Along with the mysterious Stackhouse omission, I'd like to ask MacMahon and the Morning News head honchos whether their blog was significantly dented by the ban. The Morning News wants you to believe MacMahon—like Braveheart's William Wallace—was stretched, racked and disemboweled. When really, the whole thing's a tempest in a teapot.

MacMahon still sat in on Johnson's press conferences. Still ate in the media dining room. Still attended games. Still blogged, using the Mavs' in-house wireless. (Take it from my offerings on Unfair Park; you don't have to be present to blog.)

Because of the NBA's perfunctory edict to ban Cuban's ban, MacMahon will be allowed back into the locker room before Wednesday's home game against the Golden State Warriors. If Cuban delivers on his comical caveat, he'll have company.

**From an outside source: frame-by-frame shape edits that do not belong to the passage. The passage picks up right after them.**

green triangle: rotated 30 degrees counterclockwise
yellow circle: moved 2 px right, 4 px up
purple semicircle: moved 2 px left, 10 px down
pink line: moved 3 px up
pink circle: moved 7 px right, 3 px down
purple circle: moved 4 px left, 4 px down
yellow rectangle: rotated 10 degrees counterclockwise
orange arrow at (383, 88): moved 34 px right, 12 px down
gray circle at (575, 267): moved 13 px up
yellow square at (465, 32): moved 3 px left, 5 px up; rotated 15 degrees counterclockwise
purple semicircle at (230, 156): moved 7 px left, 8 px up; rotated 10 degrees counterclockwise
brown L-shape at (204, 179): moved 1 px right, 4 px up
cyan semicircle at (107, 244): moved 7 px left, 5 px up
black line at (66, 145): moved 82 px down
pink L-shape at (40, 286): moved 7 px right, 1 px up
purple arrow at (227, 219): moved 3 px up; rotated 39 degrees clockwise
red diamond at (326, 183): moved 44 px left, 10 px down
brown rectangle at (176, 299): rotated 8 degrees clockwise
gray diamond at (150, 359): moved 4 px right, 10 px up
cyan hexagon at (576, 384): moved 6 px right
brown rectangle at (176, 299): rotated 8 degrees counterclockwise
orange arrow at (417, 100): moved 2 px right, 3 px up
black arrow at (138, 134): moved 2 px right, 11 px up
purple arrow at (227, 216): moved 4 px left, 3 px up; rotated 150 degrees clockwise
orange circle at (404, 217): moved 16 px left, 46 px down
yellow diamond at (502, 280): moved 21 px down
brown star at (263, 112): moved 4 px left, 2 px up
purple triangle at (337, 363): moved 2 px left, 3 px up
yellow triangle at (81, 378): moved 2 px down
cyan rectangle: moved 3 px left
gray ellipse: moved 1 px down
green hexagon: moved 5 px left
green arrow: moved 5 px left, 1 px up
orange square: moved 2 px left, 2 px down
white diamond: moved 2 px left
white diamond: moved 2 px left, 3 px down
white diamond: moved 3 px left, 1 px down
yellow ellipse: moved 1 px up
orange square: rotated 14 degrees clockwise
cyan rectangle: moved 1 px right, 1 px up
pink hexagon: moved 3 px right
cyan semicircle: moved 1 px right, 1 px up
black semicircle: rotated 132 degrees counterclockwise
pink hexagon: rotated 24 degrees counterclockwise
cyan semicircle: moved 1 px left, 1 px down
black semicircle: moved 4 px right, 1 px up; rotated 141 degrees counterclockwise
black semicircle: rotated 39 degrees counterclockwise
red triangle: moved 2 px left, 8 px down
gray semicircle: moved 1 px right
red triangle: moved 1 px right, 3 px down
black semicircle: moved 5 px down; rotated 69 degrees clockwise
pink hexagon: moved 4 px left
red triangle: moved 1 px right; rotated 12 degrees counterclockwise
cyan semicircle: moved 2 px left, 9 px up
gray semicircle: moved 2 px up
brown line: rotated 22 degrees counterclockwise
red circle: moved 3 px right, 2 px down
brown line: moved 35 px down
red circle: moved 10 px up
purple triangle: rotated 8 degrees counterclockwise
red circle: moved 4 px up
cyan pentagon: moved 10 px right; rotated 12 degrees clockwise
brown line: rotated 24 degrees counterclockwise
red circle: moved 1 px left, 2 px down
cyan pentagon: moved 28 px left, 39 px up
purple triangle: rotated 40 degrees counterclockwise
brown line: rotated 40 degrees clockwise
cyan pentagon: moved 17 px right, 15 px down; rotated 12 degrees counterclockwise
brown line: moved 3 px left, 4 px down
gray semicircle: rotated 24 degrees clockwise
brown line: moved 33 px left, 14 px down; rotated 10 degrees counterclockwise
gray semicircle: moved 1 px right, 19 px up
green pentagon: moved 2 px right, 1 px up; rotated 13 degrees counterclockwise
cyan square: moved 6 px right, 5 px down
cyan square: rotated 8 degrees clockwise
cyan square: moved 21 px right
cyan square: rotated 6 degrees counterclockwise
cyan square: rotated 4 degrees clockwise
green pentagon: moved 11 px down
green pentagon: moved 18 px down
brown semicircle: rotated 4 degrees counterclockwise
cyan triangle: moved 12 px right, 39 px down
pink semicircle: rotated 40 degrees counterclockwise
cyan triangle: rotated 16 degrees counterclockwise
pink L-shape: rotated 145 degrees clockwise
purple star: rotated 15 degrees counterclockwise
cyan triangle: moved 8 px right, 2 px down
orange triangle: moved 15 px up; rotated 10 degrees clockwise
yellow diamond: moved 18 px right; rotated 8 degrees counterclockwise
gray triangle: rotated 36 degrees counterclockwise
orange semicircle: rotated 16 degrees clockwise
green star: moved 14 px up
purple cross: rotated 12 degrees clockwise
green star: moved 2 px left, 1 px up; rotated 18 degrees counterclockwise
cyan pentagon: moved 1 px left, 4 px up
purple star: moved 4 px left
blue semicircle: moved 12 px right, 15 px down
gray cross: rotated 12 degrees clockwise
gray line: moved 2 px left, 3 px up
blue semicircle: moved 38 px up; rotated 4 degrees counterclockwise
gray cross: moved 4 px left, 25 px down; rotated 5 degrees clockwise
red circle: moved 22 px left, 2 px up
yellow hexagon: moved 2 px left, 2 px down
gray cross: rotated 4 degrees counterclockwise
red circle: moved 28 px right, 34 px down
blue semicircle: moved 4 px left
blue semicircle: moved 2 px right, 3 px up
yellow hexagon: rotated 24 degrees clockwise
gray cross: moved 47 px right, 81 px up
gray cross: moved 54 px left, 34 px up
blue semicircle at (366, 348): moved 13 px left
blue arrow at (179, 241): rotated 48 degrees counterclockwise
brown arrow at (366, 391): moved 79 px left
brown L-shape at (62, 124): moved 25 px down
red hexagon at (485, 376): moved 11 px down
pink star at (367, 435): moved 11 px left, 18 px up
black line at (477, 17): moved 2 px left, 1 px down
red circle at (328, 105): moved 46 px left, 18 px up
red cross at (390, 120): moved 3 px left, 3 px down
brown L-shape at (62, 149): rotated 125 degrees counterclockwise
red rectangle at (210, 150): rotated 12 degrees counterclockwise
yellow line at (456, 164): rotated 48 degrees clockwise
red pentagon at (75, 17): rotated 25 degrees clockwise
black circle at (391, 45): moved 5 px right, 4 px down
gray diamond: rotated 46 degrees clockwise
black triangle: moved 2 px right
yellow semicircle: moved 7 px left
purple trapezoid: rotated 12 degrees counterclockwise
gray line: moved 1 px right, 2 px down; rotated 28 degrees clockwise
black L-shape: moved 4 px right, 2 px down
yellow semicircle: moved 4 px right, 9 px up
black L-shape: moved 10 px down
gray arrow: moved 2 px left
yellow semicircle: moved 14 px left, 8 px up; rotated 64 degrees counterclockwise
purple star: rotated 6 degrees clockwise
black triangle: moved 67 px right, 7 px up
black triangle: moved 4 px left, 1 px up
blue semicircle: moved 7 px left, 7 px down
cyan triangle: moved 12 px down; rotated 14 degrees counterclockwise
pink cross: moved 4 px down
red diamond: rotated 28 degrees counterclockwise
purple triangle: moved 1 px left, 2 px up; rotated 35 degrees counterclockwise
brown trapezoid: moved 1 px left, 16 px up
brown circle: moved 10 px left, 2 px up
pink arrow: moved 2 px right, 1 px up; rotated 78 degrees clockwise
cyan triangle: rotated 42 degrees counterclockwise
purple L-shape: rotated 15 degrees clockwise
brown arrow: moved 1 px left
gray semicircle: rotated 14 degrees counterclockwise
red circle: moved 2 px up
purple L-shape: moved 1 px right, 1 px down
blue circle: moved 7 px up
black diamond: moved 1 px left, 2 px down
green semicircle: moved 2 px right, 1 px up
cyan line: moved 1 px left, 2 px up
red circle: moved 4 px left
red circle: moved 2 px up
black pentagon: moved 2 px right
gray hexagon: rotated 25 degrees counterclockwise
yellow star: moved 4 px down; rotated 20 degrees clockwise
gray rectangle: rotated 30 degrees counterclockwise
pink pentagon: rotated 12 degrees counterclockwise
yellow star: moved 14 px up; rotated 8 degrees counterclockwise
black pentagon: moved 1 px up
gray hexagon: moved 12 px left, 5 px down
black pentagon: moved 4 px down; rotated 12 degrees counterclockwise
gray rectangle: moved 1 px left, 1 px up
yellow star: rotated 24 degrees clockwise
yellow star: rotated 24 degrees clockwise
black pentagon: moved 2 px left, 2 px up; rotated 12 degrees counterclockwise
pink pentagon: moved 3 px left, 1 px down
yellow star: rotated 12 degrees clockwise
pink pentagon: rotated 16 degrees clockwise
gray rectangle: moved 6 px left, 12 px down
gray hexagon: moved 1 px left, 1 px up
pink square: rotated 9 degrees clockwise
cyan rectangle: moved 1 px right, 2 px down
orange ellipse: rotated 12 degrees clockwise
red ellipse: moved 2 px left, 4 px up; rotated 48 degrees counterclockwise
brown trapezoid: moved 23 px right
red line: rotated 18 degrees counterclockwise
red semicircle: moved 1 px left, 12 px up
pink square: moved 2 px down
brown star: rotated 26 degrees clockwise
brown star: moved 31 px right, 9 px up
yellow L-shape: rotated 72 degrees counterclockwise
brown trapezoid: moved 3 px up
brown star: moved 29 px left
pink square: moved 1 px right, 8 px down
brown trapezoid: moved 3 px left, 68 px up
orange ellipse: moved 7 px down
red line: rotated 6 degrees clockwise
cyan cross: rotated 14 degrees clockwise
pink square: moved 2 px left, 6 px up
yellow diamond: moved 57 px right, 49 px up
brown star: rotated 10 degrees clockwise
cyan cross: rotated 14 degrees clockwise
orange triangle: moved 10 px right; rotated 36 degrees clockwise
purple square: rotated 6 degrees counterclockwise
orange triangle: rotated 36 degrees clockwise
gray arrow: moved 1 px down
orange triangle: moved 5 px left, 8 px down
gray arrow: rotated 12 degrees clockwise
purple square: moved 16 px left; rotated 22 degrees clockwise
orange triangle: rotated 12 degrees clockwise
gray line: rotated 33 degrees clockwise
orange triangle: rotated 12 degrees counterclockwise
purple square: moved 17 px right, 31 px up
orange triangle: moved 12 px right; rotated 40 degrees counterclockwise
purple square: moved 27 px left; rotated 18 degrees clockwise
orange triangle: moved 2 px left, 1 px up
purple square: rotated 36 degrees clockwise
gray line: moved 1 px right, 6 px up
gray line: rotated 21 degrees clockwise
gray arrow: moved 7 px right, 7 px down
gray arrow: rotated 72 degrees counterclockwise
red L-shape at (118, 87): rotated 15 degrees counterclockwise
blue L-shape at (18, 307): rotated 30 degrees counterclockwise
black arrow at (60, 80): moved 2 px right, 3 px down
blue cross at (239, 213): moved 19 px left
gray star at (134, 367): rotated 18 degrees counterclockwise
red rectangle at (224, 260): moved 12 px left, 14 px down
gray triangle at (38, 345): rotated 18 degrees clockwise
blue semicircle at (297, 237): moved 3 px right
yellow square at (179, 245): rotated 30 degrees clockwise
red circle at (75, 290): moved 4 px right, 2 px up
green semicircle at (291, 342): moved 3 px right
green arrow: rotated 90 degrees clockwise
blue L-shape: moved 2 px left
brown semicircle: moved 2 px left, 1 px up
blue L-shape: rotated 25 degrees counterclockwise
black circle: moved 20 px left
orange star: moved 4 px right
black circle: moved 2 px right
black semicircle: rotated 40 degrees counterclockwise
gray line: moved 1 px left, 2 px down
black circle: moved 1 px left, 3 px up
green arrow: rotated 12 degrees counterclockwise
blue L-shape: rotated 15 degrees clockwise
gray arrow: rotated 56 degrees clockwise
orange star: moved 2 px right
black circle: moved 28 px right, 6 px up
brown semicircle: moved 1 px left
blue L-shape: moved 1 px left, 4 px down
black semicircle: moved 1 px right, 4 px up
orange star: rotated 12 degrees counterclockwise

"I literally will open the doors to all bloggers and make them all come in and out as a group," Cuban said. "It will be fun to watch Tim and the other big-company bloggers walk in the door with the 15-year-old high-school bloggers. I will have [director of basketball communications] Sarah Melton send out the warning 'bloggers in the locker room!' just like she does with 'ladies in the locker room!' It will be fun to see how they respond then, and if it's truly just about having access."

In the end, MacMahon's blog doesn't require access to the locker room. Bloggergate wouldn't exist, in fact, had he utilized the access granted in the first place.

But that won't curtail Dallas' Only Daily from its smug sense of entitlement.

We don't need a spiffy new kindergarten color scheme to see that.